WORK TASK - Could you repeat all of the entries below word for word, apart from the pictures?
[Start of Attachment]
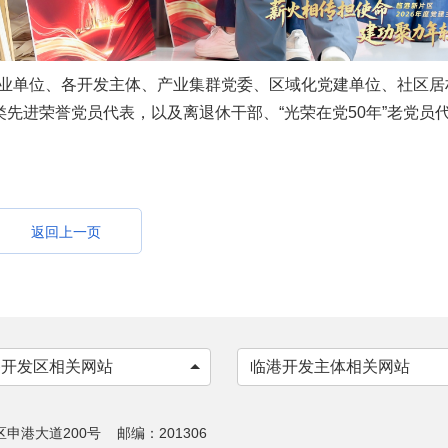
业单位、各开发主体、产业集群党委、区域化党建单位、社区居
类先进荣誉党员代表，以及离退休干部、“光荣在党50年”老党员
返回上一页
各开发区相关网站
临港开发主体相关网站
港大道200号 邮编：201306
[End of Attachment]
YOUR RESPONSE -
业单位、各开发主体、产业集群党委、区域化党建单位、社区居
类先进荣誉党员代表，以及离退休干部、“光荣在党50年”老党员
返回上一页
各开发区相关网站
临港开发主体相关网站
港大道200号 邮编：201306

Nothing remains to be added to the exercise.